What is expected: Where a record contains a picture, omit the picture and repeat the rest exactly.
━━━━
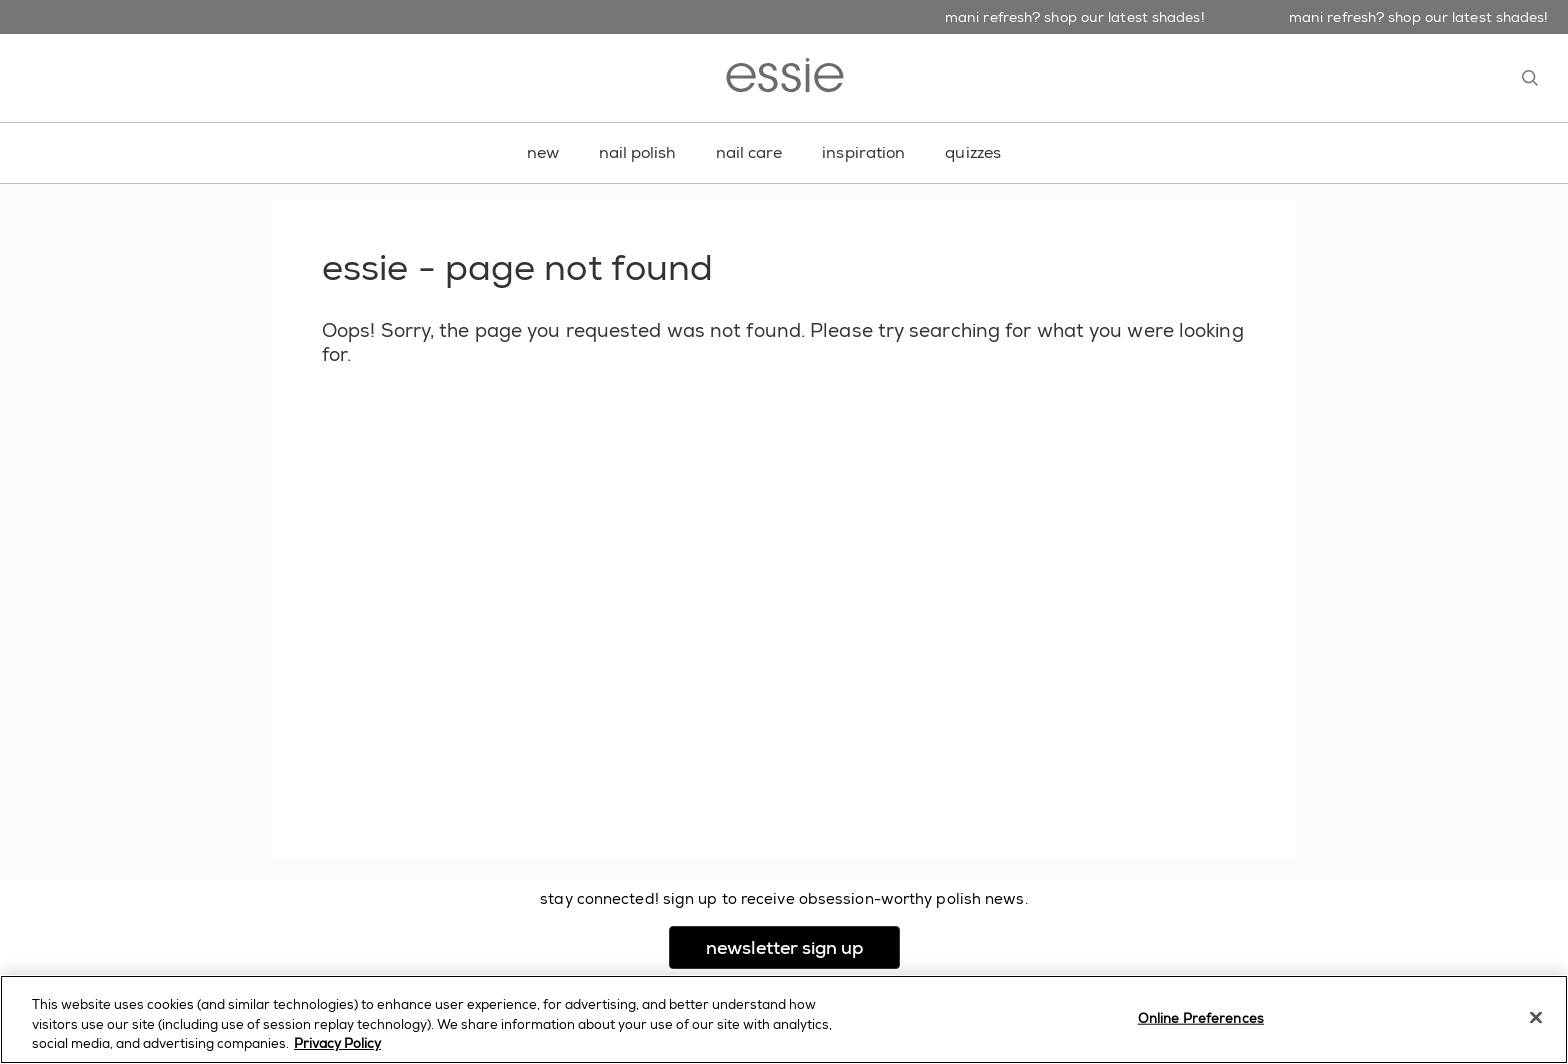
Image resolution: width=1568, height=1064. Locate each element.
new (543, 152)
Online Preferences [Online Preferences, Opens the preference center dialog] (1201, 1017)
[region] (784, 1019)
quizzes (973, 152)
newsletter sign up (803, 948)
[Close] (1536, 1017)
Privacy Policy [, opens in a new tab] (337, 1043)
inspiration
━━━━
Final answer:
Image resolution: width=1568, height=1064. Locate each element.
new (543, 152)
Online Preferences [Online Preferences, Opens the preference center dialog] (1201, 1017)
[region] (784, 1019)
quizzes (973, 152)
newsletter sign up (803, 948)
[Close] (1536, 1017)
Privacy Policy [, opens in a new tab] (337, 1043)
inspiration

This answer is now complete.